Observability & Tracing
Logging, debugging, and tracing complex LLM requests and agent workflows.
The Black Box Problem
LLM Observability Stack
When an agent fails, it can be nearly impossible to debug by looking at a traditional server log. Did the agent pick the wrong tool? Did the LLM parse the JSON incorrectly? Did the RAG system retrieve the wrong document?

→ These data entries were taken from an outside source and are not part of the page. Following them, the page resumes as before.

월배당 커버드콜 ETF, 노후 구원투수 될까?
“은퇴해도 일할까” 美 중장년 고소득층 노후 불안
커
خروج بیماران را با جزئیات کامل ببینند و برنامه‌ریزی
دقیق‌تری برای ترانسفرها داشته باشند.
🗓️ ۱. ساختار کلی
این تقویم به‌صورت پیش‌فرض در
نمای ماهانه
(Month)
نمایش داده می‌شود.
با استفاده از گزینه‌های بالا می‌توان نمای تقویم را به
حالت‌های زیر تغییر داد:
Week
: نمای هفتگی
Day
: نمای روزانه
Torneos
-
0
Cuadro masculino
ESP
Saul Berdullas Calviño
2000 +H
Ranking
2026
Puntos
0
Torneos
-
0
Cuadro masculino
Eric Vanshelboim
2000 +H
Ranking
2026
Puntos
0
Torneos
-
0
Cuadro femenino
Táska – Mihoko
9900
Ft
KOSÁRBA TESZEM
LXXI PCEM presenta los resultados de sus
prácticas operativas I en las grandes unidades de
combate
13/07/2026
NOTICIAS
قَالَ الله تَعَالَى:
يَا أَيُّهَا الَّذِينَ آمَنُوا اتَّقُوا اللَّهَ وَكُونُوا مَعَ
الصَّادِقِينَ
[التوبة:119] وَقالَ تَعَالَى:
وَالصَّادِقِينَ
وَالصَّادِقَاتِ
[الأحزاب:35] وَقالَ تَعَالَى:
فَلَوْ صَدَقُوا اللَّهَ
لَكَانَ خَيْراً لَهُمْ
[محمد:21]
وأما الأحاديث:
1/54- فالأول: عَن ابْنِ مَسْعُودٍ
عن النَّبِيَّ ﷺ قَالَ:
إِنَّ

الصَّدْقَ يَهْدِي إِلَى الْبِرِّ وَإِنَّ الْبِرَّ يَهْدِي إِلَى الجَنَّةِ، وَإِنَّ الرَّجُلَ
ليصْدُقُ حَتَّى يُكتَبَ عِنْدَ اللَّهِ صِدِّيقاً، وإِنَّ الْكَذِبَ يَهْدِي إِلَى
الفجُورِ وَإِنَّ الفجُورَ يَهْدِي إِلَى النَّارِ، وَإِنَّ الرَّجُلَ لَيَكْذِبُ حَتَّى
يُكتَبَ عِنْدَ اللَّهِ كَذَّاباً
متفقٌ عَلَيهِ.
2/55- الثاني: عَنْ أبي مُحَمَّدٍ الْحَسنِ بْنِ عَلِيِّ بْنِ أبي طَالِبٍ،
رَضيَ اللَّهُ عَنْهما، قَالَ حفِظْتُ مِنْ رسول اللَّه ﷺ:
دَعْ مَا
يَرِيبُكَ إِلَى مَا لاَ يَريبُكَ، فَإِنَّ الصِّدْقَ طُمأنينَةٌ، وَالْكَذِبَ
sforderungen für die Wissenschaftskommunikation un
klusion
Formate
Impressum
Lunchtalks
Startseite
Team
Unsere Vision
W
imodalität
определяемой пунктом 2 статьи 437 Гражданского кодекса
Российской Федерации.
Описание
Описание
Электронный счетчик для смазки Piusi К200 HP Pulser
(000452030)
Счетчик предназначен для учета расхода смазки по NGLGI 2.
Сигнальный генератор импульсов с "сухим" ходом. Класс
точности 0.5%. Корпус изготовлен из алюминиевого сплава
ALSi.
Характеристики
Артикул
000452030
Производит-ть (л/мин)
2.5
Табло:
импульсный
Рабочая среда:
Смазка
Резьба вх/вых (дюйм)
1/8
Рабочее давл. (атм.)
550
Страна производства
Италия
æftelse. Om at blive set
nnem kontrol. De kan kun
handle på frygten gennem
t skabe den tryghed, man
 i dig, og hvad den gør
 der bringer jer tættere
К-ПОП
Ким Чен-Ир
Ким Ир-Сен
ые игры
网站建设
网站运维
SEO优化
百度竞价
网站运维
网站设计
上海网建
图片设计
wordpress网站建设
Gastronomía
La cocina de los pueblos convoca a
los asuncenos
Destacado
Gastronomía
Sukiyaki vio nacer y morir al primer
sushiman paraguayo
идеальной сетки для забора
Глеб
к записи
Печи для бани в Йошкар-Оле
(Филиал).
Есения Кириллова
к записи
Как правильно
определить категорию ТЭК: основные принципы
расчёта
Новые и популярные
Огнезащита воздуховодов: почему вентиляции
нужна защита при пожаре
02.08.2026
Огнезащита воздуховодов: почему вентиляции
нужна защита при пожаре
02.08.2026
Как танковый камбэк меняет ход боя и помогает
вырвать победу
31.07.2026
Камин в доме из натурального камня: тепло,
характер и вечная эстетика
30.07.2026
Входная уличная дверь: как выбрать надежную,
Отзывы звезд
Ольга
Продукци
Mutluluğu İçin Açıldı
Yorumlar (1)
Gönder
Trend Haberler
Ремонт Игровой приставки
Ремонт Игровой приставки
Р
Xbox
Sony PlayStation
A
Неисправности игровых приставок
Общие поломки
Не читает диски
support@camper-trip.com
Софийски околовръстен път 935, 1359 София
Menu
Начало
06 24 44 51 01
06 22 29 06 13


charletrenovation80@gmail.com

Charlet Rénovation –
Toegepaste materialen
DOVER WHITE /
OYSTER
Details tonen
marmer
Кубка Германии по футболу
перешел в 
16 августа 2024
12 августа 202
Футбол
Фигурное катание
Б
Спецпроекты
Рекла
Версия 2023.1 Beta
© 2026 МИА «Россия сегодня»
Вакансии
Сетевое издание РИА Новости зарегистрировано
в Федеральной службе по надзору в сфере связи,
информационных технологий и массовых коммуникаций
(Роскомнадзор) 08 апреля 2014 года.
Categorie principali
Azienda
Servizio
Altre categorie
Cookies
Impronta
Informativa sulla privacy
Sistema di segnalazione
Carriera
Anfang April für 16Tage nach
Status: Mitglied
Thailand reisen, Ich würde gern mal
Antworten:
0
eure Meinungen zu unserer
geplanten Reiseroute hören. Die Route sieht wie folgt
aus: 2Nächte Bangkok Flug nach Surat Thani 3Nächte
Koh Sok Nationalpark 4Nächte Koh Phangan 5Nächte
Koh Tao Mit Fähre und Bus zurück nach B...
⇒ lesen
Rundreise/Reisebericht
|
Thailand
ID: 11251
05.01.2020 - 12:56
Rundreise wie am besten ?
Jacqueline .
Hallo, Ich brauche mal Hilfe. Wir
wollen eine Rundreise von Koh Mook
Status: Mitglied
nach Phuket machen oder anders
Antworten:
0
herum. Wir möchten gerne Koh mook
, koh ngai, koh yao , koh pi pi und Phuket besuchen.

Observability (LLMOps) provides visual tracing of every step in an AI workflow.
Top Platforms
- LangSmith: Native integration with LangChain. Incredible for viewing entire agent trajectories and tool calls.
- Helicone: Focuses heavily on capturing prompts, responses, costs, and proxying API calls.
- Langfuse: Open-source alternative for detailed step-by-step traces.
What to Trace
- Input/Output: The exact prompt sent and the completion returned.
- Latency: Time to First Token (TTFT) and Generation time.
- Cost: Total tokens used (prompt and completion).
- Metadata: User ID, session IDs, and custom tags for analytics.
Use Cases
Debugging infinite loops in LangGraph
Calculating cost-per-user by tagging API calls with custom user IDs
Creating datasets for fine-tuning by exporting highly-rated traces
Common Mistakes
Logging PII (Personally Identifiable Information) in plain text to third-party dashboards
Not tracking costs, leading to unexpected billing surprises
Failing to trace the steps *between* LLM calls (e.g. database latency vs. LLM latency)
Interview Insight
Relevance
Medium - Crucial for senior engineers scaling systems.